[Opening GIVEN RECORDS section]

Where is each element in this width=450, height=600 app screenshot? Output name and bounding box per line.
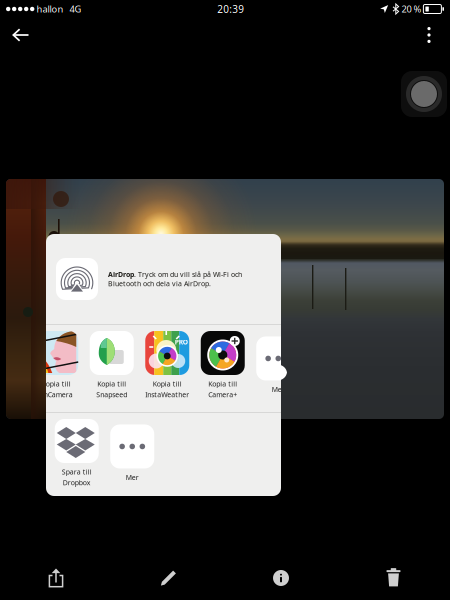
button[interactable]: AirDrop. Tryck om du vill slå på Wi-Fi o… bbox=[46, 234, 281, 324]
staticText: Kopia till bbox=[153, 379, 182, 388]
button[interactable]: Back bbox=[0, 18, 42, 52]
staticText: PRO bbox=[175, 338, 188, 347]
button[interactable]: Edit bbox=[112, 556, 225, 600]
staticText: InstaWeather bbox=[145, 390, 189, 399]
staticText: AirDrop. Tryck om du vill slå på Wi-Fi o… bbox=[108, 270, 242, 288]
button[interactable]: PRO bbox=[140, 331, 195, 399]
staticText: 20:39 bbox=[217, 2, 244, 16]
button[interactable]: Mer bbox=[250, 336, 306, 394]
button[interactable]: Mer bbox=[104, 424, 160, 482]
button[interactable]: Info bbox=[225, 556, 337, 600]
button[interactable]: Delete bbox=[337, 556, 450, 600]
button[interactable]: Kopia till bbox=[28, 331, 84, 399]
button[interactable]: More options bbox=[408, 18, 450, 52]
staticText: Camera+ bbox=[208, 390, 237, 399]
staticText: Spara till bbox=[62, 467, 92, 476]
staticText: Mer bbox=[126, 472, 139, 482]
button[interactable]: Share bbox=[0, 556, 112, 600]
button[interactable]: Kopia till bbox=[195, 331, 250, 399]
staticText: 20 % bbox=[399, 3, 423, 15]
staticText: Kopia till bbox=[42, 379, 71, 388]
staticText: Snapseed bbox=[96, 390, 127, 399]
button[interactable]: Kopia till bbox=[84, 331, 140, 399]
staticText: Dropbox bbox=[63, 478, 91, 487]
staticText: Kopia till bbox=[208, 379, 237, 388]
staticText: Mer bbox=[272, 384, 285, 394]
staticText: Kopia till bbox=[97, 379, 126, 388]
button[interactable]: Spara till bbox=[49, 419, 104, 487]
staticText: onCamera bbox=[40, 390, 73, 399]
staticText: hallon 4G bbox=[34, 3, 81, 15]
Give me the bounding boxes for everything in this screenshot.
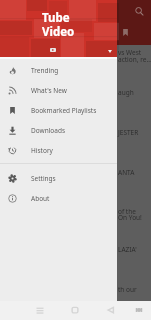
staticText: Settings	[31, 174, 56, 183]
button[interactable]: Bookmarked Playlists	[0, 100, 117, 120]
button[interactable]: What's New	[0, 80, 117, 100]
button[interactable]: Settings	[0, 168, 117, 188]
staticText: Downloads	[31, 126, 66, 135]
staticText: vs West	[118, 48, 142, 57]
button[interactable]: History	[0, 140, 117, 160]
button[interactable]: Recent apps	[34, 304, 46, 316]
staticText: History	[31, 146, 53, 155]
staticText: th our	[118, 285, 137, 294]
staticText: ANTA	[118, 168, 135, 177]
staticText: JESTER	[118, 128, 139, 137]
button[interactable]: Home	[69, 304, 81, 316]
staticText: augh	[118, 88, 134, 97]
staticText: action, re...	[118, 55, 151, 64]
button[interactable]: Bookmarks tab	[121, 28, 130, 37]
staticText: LAZIA'	[118, 245, 137, 254]
staticText: Trending	[31, 66, 59, 75]
staticText: Bookmarked Playlists	[31, 106, 97, 115]
staticText: On You!	[118, 213, 142, 222]
button[interactable]: Downloads	[0, 120, 117, 140]
staticText: What's New	[31, 86, 67, 95]
staticText: Tube Video	[42, 10, 75, 39]
button[interactable]: Back	[105, 304, 117, 316]
staticText: of the	[118, 207, 136, 216]
button[interactable]: Rotate screen	[133, 304, 145, 316]
button[interactable]: Search	[134, 6, 145, 17]
staticText: About	[31, 194, 50, 203]
button[interactable]: About	[0, 188, 117, 208]
button[interactable]: Trending	[0, 60, 117, 80]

[Closing GIVEN RECORDS section]

## WHAT YOU NEED TO DO
An exact copy of the records is required. Pictures do not belong in it.

## RESULT
Where is each element in this width=450, height=600 app screenshot? Output name and bounding box per line.
button[interactable]: AirDrop. Tryck om du vill slå på Wi-Fi o… bbox=[46, 234, 281, 324]
staticText: Kopia till bbox=[153, 379, 182, 388]
button[interactable]: Back bbox=[0, 18, 42, 52]
staticText: PRO bbox=[175, 338, 188, 347]
button[interactable]: Edit bbox=[112, 556, 225, 600]
staticText: InstaWeather bbox=[145, 390, 189, 399]
staticText: AirDrop. Tryck om du vill slå på Wi-Fi o… bbox=[108, 270, 242, 288]
button[interactable]: PRO bbox=[140, 331, 195, 399]
staticText: 20:39 bbox=[217, 2, 244, 16]
button[interactable]: Mer bbox=[250, 336, 306, 394]
button[interactable]: Mer bbox=[104, 424, 160, 482]
button[interactable]: Info bbox=[225, 556, 337, 600]
button[interactable]: Delete bbox=[337, 556, 450, 600]
button[interactable]: Kopia till bbox=[28, 331, 84, 399]
button[interactable]: More options bbox=[408, 18, 450, 52]
staticText: Camera+ bbox=[208, 390, 237, 399]
staticText: Spara till bbox=[62, 467, 92, 476]
staticText: Mer bbox=[126, 472, 139, 482]
button[interactable]: Share bbox=[0, 556, 112, 600]
button[interactable]: Kopia till bbox=[195, 331, 250, 399]
staticText: 20 % bbox=[399, 3, 423, 15]
staticText: Kopia till bbox=[42, 379, 71, 388]
staticText: Snapseed bbox=[96, 390, 127, 399]
button[interactable]: Kopia till bbox=[84, 331, 140, 399]
staticText: Dropbox bbox=[63, 478, 91, 487]
staticText: Kopia till bbox=[208, 379, 237, 388]
staticText: Mer bbox=[272, 384, 285, 394]
staticText: Kopia till bbox=[97, 379, 126, 388]
button[interactable]: Spara till bbox=[49, 419, 104, 487]
staticText: onCamera bbox=[40, 390, 73, 399]
staticText: hallon 4G bbox=[34, 3, 81, 15]
Give me the bounding boxes for everything in this screenshot.
staticText: Settings	[31, 174, 56, 183]
button[interactable]: Bookmarked Playlists	[0, 100, 117, 120]
button[interactable]: What's New	[0, 80, 117, 100]
button[interactable]: Settings	[0, 168, 117, 188]
staticText: Downloads	[31, 126, 66, 135]
staticText: vs West	[118, 48, 142, 57]
button[interactable]: History	[0, 140, 117, 160]
button[interactable]: Recent apps	[34, 304, 46, 316]
staticText: History	[31, 146, 53, 155]
staticText: th our	[118, 285, 137, 294]
staticText: ANTA	[118, 168, 135, 177]
staticText: JESTER	[118, 128, 139, 137]
button[interactable]: Home	[69, 304, 81, 316]
staticText: augh	[118, 88, 134, 97]
staticText: action, re...	[118, 55, 151, 64]
button[interactable]: Bookmarks tab	[121, 28, 130, 37]
staticText: LAZIA'	[118, 245, 137, 254]
staticText: Trending	[31, 66, 59, 75]
staticText: Bookmarked Playlists	[31, 106, 97, 115]
staticText: On You!	[118, 213, 142, 222]
button[interactable]: Downloads	[0, 120, 117, 140]
staticText: What's New	[31, 86, 67, 95]
staticText: Tube Video	[42, 10, 75, 39]
button[interactable]: Back	[105, 304, 117, 316]
staticText: of the	[118, 207, 136, 216]
button[interactable]: Rotate screen	[133, 304, 145, 316]
button[interactable]: Search	[134, 6, 145, 17]
staticText: About	[31, 194, 50, 203]
button[interactable]: About	[0, 188, 117, 208]
button[interactable]: Trending	[0, 60, 117, 80]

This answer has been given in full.